◆ WORK TO BE COMPLETED ◆
In the material below, pictures must be dropped. Repeat exactly, and only, the lines from the line with "alguns casos, alimentos" to the line with "Structure de la", both ends included.
-*-*-
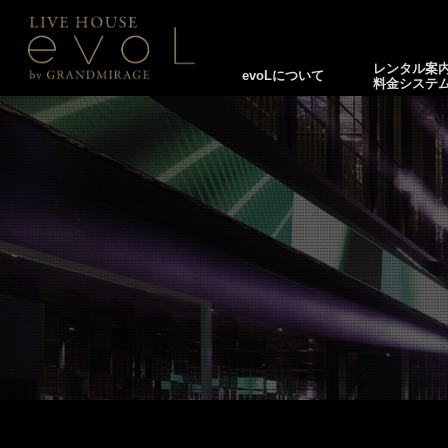
レンタル案
evoLについて
料金システ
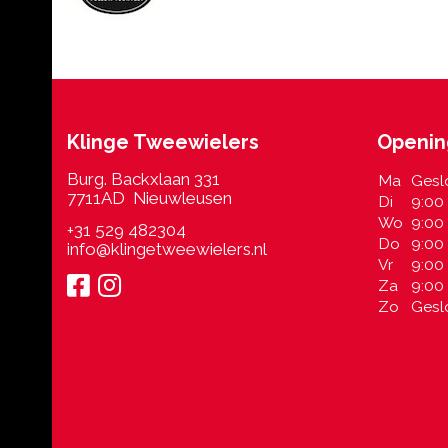
Klinge Tweewielers
Openin
Burg. Backxlaan 331
Ma
Gesl
7711AD Nieuwleusen
Di
9:00 
Wo
9:00 
+31 529 482304
Do
9:00 
info@klingetweewielers.nl
Vr
9:00 
Za
9:00 
Zo
Gesl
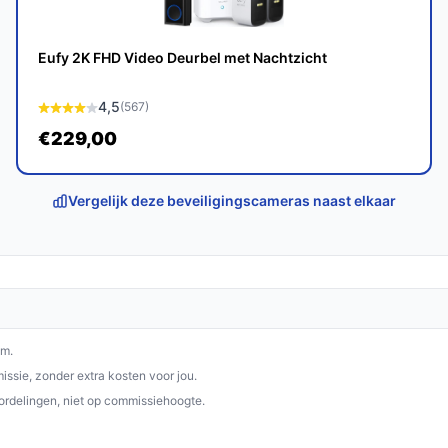
tie zorgt het voor een veiligere omgeving.
p bestebeveiligingscamera.nl. Kies bewust
Eufy 2K FHD Video Deurbel met Nachtzicht
4,5
(567)
€229,00
Vergelijk deze beveiligingscameras naast elkaar
om.
ssie, zonder extra kosten voor jou.
ordelingen, niet op commissiehoogte.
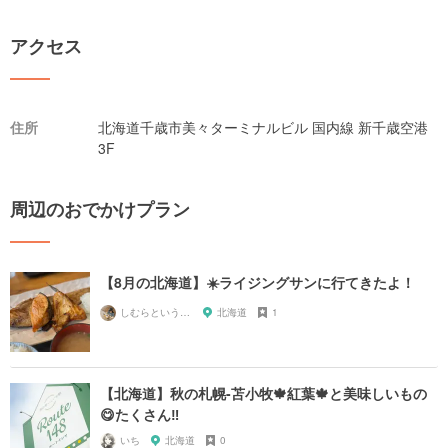
アクセス
住所
北海道千歳市美々ターミナルビル 国内線 新千歳空港
3F
周辺のおでかけプラン
【8月の北海道】☀️ライジングサンに行てきたよ！
しむらというもの
北海道
1
【北海道】秋の札幌-苫小牧🍁紅葉🍁と美味しいもの
😋たくさん‼️
いち
北海道
0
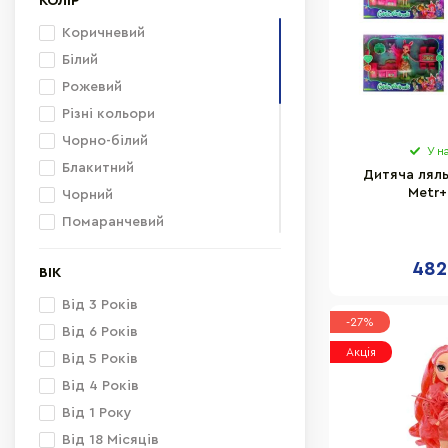
КОЛІР
Коричневий
Білий
Рожевий
Різні кольори
Чорно-білий
У н
Блакитний
Дитяча ляль
Metr+
Чорний
Помаранчевий
М'ятний
482
ВІК
Синій
Фіолетовий
Від 3 Років
-27%
Золотистий
Від 6 Років
Акція
Бірюзовий
Від 5 Років
Жовтий
Від 4 Років
Синьо-рожевий
Від 1 Року
Бузковий
Від 18 Місяців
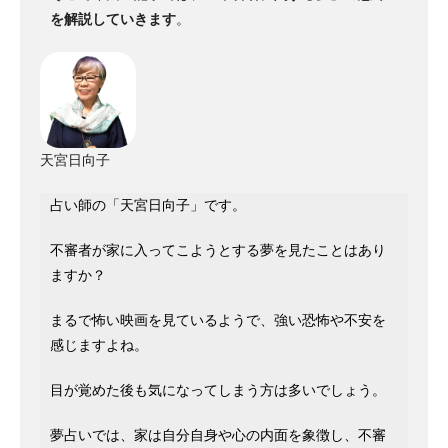
を解説していきます
。
天宮日向子
占い師の「天宮日向子」です。
不審者が家に入ってこようとする夢を見たことはあり
ますか？
まるで怖い映画を見ているようで、強い恐怖や不安を
感じますよね。
目が覚めた後も気になってしまう方は多いでしょう。
夢占いでは、家は自分自身や心の内面を象徴し、不審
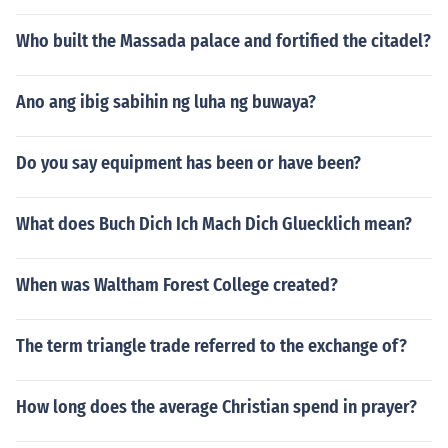
Who built the Massada palace and fortified the citadel?
Ano ang ibig sabihin ng luha ng buwaya?
Do you say equipment has been or have been?
What does Buch Dich Ich Mach Dich Gluecklich mean?
When was Waltham Forest College created?
The term triangle trade referred to the exchange of?
How long does the average Christian spend in prayer?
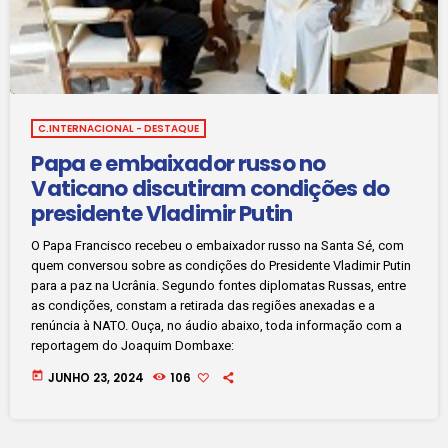
C.INTERNACIONAL - DESTAQUE
Papa e embaixador russo no
Vaticano discutiram condições do
presidente Vladimir Putin
O Papa Francisco recebeu o embaixador russo na Santa Sé, com
quem conversou sobre as condições do Presidente Vladimir Putin
para a paz na Ucrânia. Segundo fontes diplomatas Russas, entre
as condições, constam a retirada das regiões anexadas e a
renúncia à NATO. Ouça, no áudio abaixo, toda informação com a
reportagem do Joaquim Dombaxe:
today
JUNHO 23, 2024
106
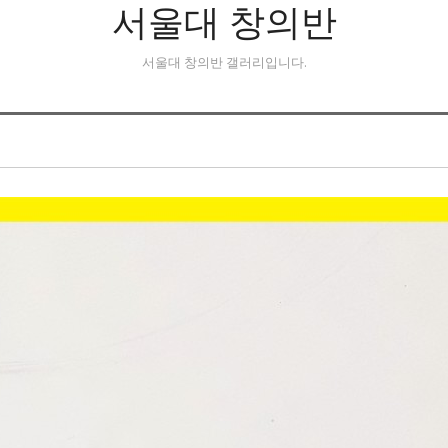
서울대 창의반
서울대 창의반 갤러리입니다.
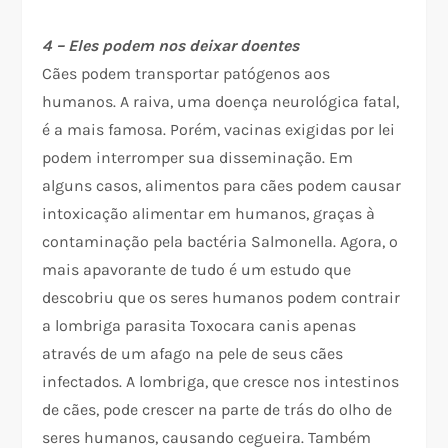
4 – Eles podem nos deixar doentes
Cães podem transportar patógenos aos
humanos. A raiva, uma doença neurológica fatal,
é a mais famosa. Porém, vacinas exigidas por lei
podem interromper sua disseminação. Em
alguns casos, alimentos para cães podem causar
intoxicação alimentar em humanos, graças à
contaminação pela bactéria Salmonella. Agora, o
mais apavorante de tudo é um estudo que
descobriu que os seres humanos podem contrair
a lombriga parasita Toxocara canis apenas
através de um afago na pele de seus cães
infectados. A lombriga, que cresce nos intestinos
de cães, pode crescer na parte de trás do olho de
seres humanos, causando cegueira. Também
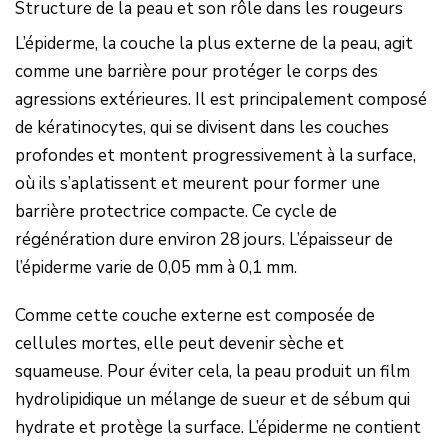
Structure de la peau et son rôle dans les rougeurs
L’épiderme, la couche la plus externe de la peau, agit
comme une barrière pour protéger le corps des
agressions extérieures. Il est principalement composé
de kératinocytes, qui se divisent dans les couches
profondes et montent progressivement à la surface,
où ils s’aplatissent et meurent pour former une
barrière protectrice compacte. Ce cycle de
régénération dure environ 28 jours. L’épaisseur de
l’épiderme varie de 0,05 mm à 0,1 mm.
Comme cette couche externe est composée de
cellules mortes, elle peut devenir sèche et
squameuse. Pour éviter cela, la peau produit un film
hydrolipidique un mélange de sueur et de sébum qui
hydrate et protège la surface. L’épiderme ne contient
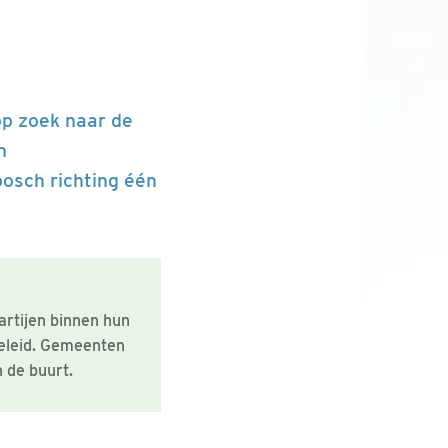
op zoek naar de
n
osch richting één
artijen binnen hun
beleid. Gemeenten
 de buurt.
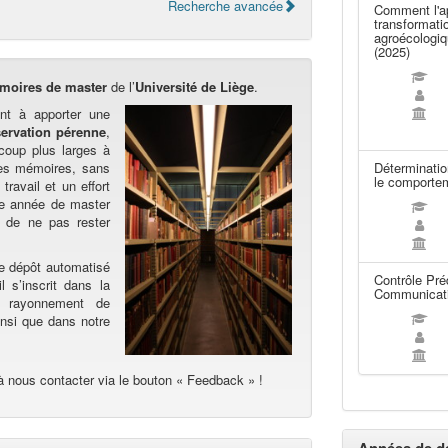
Recherche avancée
Comment l'ap
transformatio
agroécologiq
(2025)
moires de master
de l’
Université de Liège
.
nt à apporter une
ervation pérenne
,
oup plus larges à
Les mémoires, sans
Déterminatio
le comportem
travail et un effort
ère année de master
 de ne pas rester
de dépôt automatisé
Contrôle Préd
l s’inscrit dans la
Communicati
au rayonnement de
ainsi que dans notre
à nous contacter via le bouton « Feedback » !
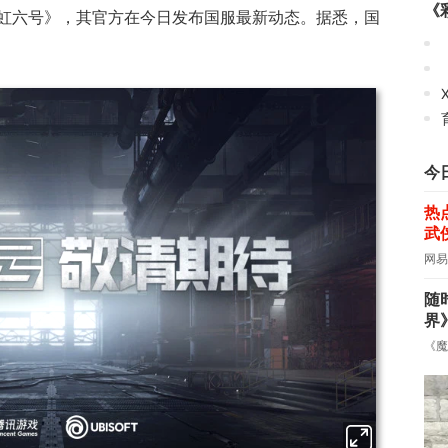
《
虹六号》，其官方在今日发布国服最新动态。据悉，
国
今
热
武
网易
随
界
《魔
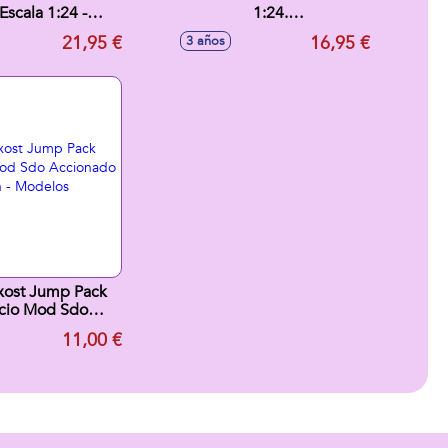
Escala 1:24 -
1:24.
os surtidos
14,92x21,27x13,65cm -
21,95 €
16,95 €
3 años
Modelos surtidos
xost Jump Pack
icio Mod Sdo
o Por Friccion -
11,00 €
os surtidos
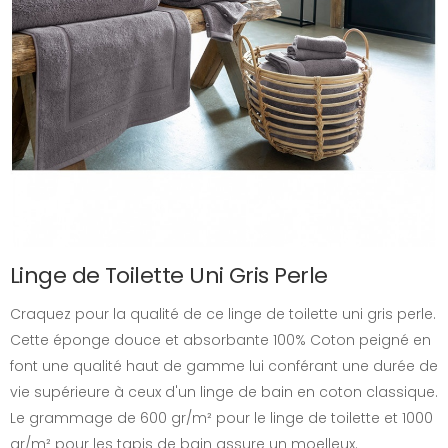
Linge de Toilette Uni Gris Perle
Craquez pour la qualité de ce linge de toilette uni gris perle.
Cette éponge douce et absorbante 100% Coton peigné en
font une qualité haut de gamme lui conférant une durée de
vie supérieure à ceux d'un linge de bain en coton classique.
Le grammage de 600 gr/m² pour le linge de toilette et 1000
gr/m² pour les tapis de bain assure un moelleux.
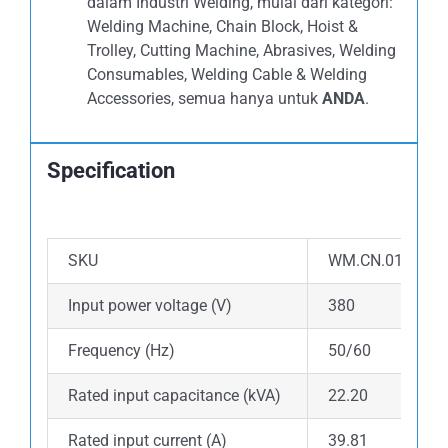
dalam Industri Welding, mulai dari kategori:
Welding Machine, Chain Block, Hoist &
Trolley, Cutting Machine, Abrasives, Welding
Consumables, Welding Cable & Welding
Accessories, semua hanya untuk
ANDA
.
Specification
SKU
WM.CN.01.0500.
Input power voltage (V)
380
Frequency (Hz)
50/60
Rated input capacitance (kVA)
22.20
Rated input current (A)
39.81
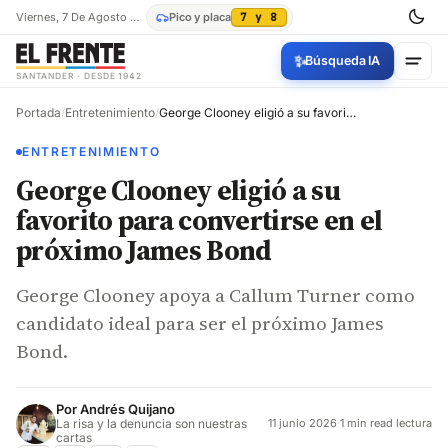
Viernes, 7 De Agosto De 2026
Pico y placa
7 y 8
✨
Búsqueda IA
SANTANDER · DESDE 1942
Portada
/
Entretenimiento
/
George Clooney eligió a su favorito para convertirse en el próximo James Bond
ENTRETENIMIENTO
George Clooney eligió a su
favorito para convertirse en el
próximo James Bond
George Clooney apoya a Callum Turner como
candidato ideal para ser el próximo James
Bond.
Por
Andrés Quijano
La risa y la denuncia son nuestras
11 junio 2026
·
1 min read lectura
cartas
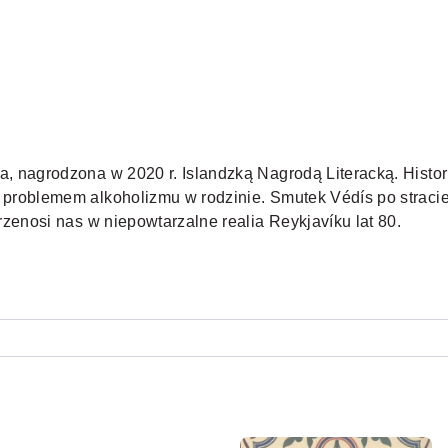
a, nagrodzona w 2020 r. Islandzką Nagrodą Literacką. Histor
 problemem alkoholizmu w rodzinie. Smutek Védís po stracie 
rzenosi nas w niepowtarzalne realia Reykjavíku lat 80.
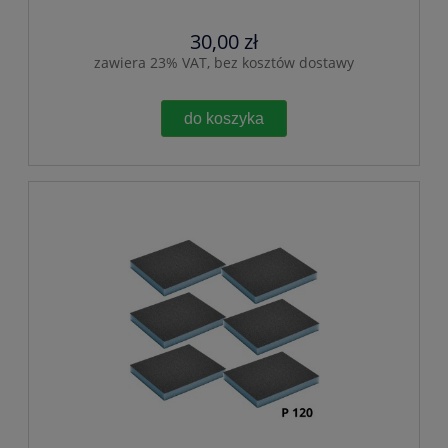
30,00 zł
zawiera 23% VAT, bez kosztów dostawy
do koszyka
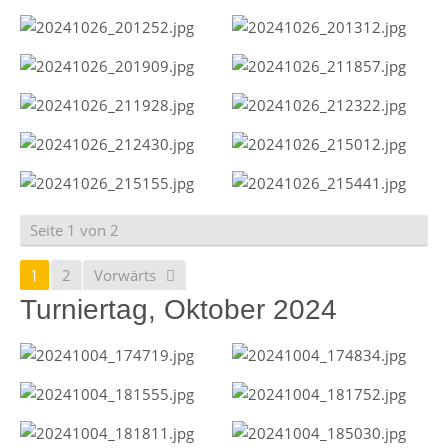
Seite 1 von 2
1
2
Vorwärts
Turniertag, Oktober 2024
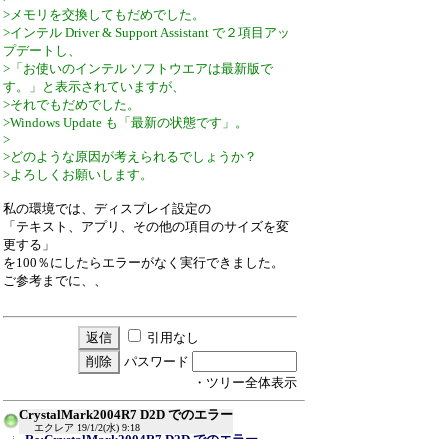
>メモリを交換してもだめでした。
>インテル Driver & Support Assistant で２項目アッ
プデートし、
>「お使いのインテル ソフトウエアは最新版で
す。」と表示されていますが、
>それでもだめでした。
>Windows Update も「最新の状態です」。
>
>どのような原因が考えられるでしょうか？
>よろしくお願いします。
私の環境では、ディスプレイ設定の
「テキスト、アプリ、その他の項目のサイズを変
更する」
を100％にしたらエラーがなく実行できました。
ご参考までに、、
引用なし
パスワード
・ツリー全体表示
CrystalMark2004R7 D2D でのエラー
エクレア
19/1/2(水) 9:18
Re:CrystalMark2004R7 D2D でのエラー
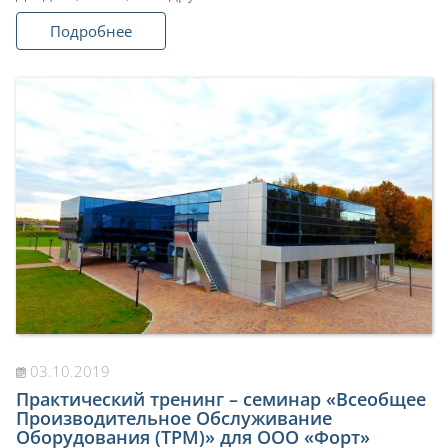
Подробнее
03.10.2019
Практический тренинг – семинар «Всеобщее
Производительное Обслуживание
Оборудования (ТРМ)» для ООО «Форт»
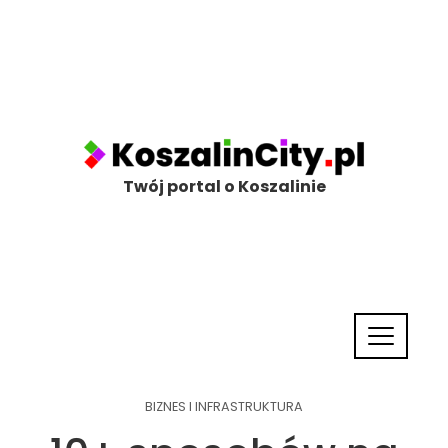
Twój portal o Koszalinie
BIZNES I INFRASTRUKTURA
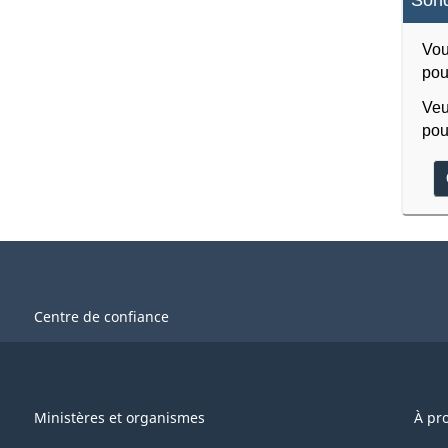
Vou
pou
Veu
pou
Centre de confiance
Ministères et organismes
À pr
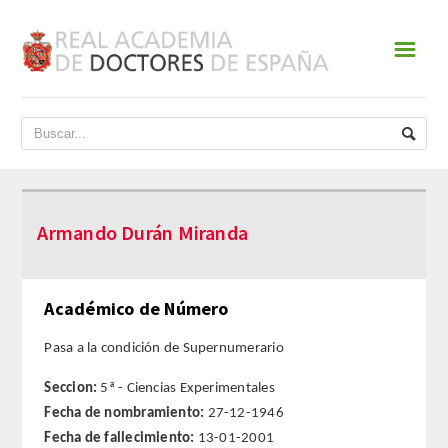
☰
INICIO
ACADEMIA
DATOS HISTÓRICOS
Armando Durán Miranda
HISTORIA
PRESIDENTES
Académico de Número
JUNTA DE GOBIERNO
Pasa a la condición de Supernumerario
Seccion:
5ª - Ciencias Experimentales
NORMATIVA
Fecha de nombramiento:
27-12-1946
Fecha de fallecimiento:
13-01-2001
ESTATUTOS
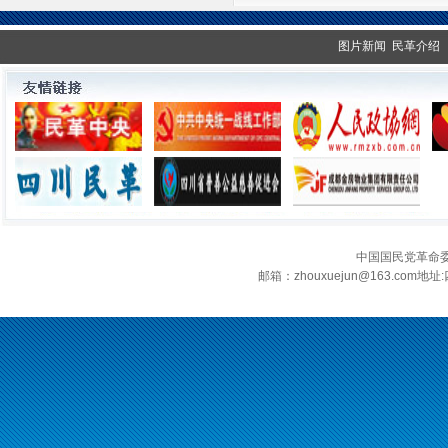
图片新闻
民革介绍
中国国民党革命
邮箱：zhouxuejun@163.c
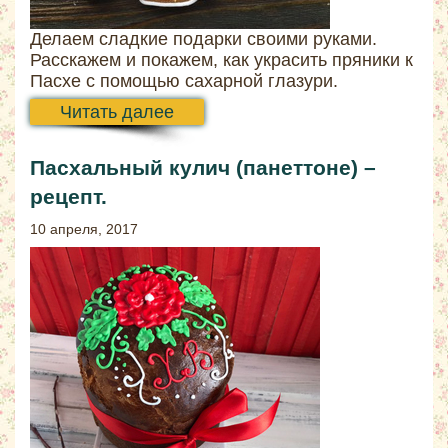
Делаем сладкие подарки своими руками.
Расскажем и покажем, как украсить пряники к
Пасхе с помощью сахарной глазури.
Читать далее
Пасхальный кулич (панеттоне) –
рецепт.
10 апреля, 2017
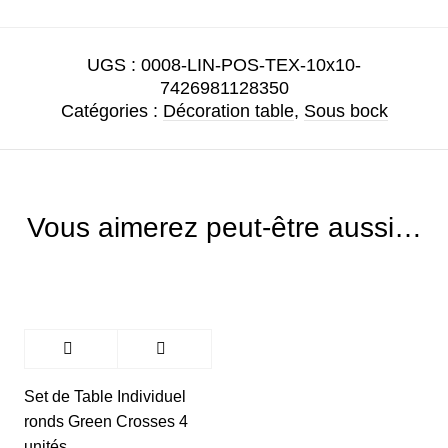
UGS :
0008-LIN-POS-TEX-10x10-
7426981128350
Catégories :
Décoration table
,
Sous bock
Vous aimerez peut-être aussi…
Set de Table Individuel
ronds Green Crosses 4
unités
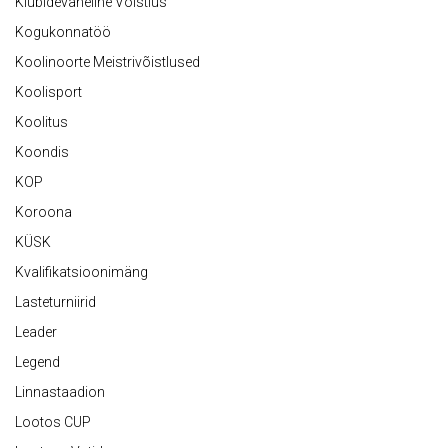
Klubidevaheline Võistlus
Kogukonnatöö
Koolinoorte Meistrivõistlused
Koolisport
Koolitus
Koondis
KOP
Koroona
KÜSK
Kvalifikatsioonimäng
Lasteturniirid
Leader
Legend
Linnastaadion
Lootos CUP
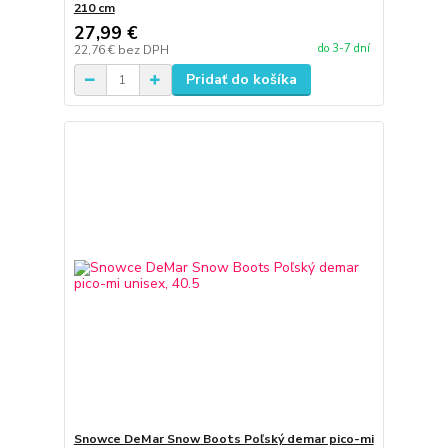
210 cm
27,99 €
do 3-7 dní
22,76 €
bez DPH
Pridať do košíka
Snowce DeMar Snow Boots Poľský demar pico-mi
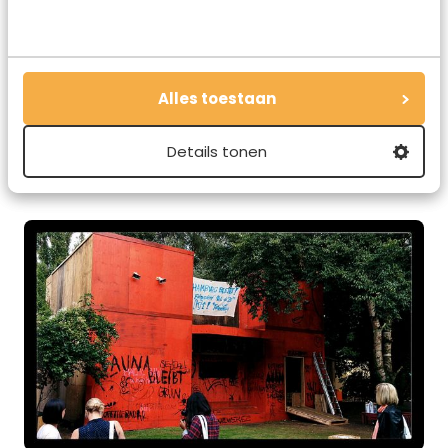
Alles toestaan
En soms zijn er van die kleine dingen die je alleen kunt
Details tonen
zien door even op de wip te gaan zitten.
-*-*-
◆ FINISHED EXERCISE ◆
alguns casos, alimentos para cães podem causar
intoxicação alimentar em humanos, graças à
contaminação pela bactéria Salmonella. Agora, o
mais apavorante de tudo é um estudo que
descobriu que os seres humanos podem contrair
a lombriga parasita Toxocara canis apenas
através de um afago na pele de seus cães
infectados. A lombriga, que cresce nos intestinos
de cães, pode crescer na parte de trás do olho de
seres humanos, causando cegueira. Também
Structure de la peau et son rôle dans les rougeurs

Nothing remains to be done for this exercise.